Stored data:
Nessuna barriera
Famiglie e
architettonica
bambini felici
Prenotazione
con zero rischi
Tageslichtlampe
==
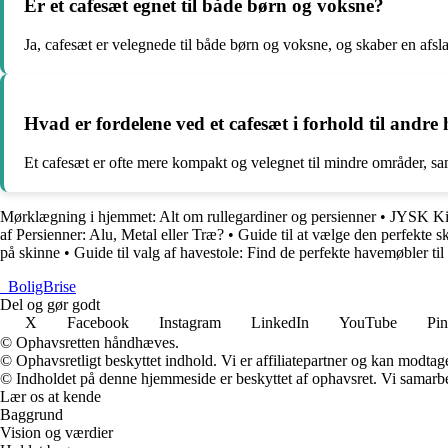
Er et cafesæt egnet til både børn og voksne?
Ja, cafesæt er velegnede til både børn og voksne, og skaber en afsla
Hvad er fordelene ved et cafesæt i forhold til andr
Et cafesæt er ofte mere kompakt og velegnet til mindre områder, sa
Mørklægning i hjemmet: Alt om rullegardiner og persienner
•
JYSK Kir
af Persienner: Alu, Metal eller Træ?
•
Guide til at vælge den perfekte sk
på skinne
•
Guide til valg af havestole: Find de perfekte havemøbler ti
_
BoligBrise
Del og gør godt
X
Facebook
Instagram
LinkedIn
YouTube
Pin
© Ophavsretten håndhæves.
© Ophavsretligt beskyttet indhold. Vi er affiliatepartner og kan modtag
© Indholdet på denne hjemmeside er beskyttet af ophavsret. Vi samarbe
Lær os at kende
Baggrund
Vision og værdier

## [What you need to do]
Pull every line containing "Guide" out of the records.

## [Your response]
Guide til at vælge den perfekte sk
Guide til valg af havestole: Find de perfekte havemøbler ti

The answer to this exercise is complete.